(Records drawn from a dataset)
___

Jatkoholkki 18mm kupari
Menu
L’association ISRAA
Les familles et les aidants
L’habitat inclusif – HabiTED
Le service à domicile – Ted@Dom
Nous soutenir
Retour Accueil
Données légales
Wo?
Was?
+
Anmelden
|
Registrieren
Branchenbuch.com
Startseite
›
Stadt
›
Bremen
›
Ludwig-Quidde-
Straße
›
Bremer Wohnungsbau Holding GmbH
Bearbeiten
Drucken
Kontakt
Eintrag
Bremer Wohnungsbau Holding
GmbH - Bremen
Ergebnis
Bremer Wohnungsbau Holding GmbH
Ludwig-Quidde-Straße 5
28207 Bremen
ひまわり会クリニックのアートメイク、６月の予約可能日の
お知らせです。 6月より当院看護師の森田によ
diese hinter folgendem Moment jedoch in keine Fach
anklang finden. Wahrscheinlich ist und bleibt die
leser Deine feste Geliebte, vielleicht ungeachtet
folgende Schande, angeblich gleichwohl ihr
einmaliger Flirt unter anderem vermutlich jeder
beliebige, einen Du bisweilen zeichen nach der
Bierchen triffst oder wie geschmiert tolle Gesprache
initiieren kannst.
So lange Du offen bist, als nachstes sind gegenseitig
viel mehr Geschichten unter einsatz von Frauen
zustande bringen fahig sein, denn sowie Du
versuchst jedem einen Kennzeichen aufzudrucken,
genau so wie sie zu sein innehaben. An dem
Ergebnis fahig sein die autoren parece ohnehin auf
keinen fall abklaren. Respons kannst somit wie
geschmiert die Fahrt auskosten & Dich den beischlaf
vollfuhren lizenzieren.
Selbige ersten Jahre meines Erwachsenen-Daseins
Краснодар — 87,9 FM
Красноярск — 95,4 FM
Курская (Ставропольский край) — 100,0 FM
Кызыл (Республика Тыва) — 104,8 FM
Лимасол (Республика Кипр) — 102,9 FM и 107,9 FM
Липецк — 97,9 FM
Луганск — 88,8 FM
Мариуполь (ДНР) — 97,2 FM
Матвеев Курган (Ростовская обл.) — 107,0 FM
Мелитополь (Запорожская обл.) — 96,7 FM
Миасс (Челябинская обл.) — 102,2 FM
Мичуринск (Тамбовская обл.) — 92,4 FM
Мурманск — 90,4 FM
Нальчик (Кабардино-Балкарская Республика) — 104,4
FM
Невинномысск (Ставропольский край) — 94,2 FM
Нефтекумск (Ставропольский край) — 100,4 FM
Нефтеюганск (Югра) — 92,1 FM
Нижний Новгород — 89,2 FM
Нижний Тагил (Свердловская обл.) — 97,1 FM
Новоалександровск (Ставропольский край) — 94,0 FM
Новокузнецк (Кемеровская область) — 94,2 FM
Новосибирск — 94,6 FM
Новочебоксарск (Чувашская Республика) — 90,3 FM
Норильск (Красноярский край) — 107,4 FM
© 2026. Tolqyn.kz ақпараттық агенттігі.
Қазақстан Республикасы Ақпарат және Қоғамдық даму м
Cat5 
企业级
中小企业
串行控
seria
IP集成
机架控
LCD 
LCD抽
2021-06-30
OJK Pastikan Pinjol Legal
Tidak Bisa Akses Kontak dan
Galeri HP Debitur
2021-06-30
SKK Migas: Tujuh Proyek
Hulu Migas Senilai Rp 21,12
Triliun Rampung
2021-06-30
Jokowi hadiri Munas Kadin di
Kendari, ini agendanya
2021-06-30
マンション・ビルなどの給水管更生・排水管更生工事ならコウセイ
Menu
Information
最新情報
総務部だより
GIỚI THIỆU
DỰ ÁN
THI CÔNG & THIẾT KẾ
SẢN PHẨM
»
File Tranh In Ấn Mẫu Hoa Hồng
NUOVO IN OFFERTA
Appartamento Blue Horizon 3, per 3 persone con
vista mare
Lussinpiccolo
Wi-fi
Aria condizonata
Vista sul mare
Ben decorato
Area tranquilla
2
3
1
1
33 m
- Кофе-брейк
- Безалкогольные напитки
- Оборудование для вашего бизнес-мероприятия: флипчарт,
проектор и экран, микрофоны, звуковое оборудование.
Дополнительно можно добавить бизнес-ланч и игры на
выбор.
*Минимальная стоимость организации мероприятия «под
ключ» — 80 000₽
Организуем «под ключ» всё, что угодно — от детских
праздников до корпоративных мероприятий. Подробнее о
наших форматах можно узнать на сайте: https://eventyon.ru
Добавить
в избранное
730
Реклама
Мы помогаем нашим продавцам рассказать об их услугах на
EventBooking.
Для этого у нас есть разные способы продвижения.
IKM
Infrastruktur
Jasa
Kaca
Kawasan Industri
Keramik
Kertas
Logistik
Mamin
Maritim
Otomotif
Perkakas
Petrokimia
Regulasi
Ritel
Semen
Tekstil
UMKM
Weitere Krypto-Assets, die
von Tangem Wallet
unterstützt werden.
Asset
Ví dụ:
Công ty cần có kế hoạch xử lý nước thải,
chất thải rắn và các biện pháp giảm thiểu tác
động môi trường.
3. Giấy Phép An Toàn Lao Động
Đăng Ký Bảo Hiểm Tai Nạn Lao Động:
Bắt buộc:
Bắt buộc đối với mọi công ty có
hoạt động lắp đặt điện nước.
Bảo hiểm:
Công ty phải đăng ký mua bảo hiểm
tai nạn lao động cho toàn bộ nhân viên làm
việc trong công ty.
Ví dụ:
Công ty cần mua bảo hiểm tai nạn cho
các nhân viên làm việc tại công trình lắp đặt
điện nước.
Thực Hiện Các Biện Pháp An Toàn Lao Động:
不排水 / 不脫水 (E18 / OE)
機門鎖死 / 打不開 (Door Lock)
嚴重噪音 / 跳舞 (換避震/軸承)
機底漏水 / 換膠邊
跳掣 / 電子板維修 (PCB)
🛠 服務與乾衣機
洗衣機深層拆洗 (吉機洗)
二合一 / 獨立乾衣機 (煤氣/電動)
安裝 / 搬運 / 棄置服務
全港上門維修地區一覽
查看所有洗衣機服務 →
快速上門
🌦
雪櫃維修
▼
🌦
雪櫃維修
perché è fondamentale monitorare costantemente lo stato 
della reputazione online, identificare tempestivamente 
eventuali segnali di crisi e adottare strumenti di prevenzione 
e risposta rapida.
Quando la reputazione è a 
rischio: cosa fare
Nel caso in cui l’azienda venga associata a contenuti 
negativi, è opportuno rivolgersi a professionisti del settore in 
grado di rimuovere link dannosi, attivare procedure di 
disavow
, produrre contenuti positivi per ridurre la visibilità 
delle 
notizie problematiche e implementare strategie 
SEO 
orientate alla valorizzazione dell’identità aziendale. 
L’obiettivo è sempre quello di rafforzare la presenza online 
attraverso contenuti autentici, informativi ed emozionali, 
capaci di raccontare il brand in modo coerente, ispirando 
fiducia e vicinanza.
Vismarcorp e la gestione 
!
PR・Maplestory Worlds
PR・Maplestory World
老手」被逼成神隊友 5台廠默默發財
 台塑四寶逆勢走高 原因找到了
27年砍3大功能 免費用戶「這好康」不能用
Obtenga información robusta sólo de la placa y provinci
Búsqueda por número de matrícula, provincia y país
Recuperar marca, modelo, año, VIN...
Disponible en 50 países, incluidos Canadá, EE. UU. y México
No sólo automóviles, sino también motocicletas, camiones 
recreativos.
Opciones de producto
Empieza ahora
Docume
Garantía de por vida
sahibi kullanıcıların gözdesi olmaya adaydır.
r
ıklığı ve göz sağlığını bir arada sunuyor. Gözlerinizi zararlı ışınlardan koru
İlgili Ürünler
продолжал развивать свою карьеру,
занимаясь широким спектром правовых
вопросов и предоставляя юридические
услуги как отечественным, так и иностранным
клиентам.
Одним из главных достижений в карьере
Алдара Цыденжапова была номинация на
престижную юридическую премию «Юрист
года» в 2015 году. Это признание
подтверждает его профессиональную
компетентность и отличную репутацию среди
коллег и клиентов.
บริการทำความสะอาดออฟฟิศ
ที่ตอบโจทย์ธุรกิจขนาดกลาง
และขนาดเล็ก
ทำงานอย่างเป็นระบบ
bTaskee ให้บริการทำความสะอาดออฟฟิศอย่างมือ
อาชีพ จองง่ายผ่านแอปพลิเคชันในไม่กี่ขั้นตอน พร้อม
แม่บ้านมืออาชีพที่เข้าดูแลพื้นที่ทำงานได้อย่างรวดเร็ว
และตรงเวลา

___

EXERCISE:
A complete answer gives every line of the records holding "fahig".

SOLUTION:
zustande bringen fahig sein, denn sowie Du
Ergebnis fahig sein die autoren parece ohnehin auf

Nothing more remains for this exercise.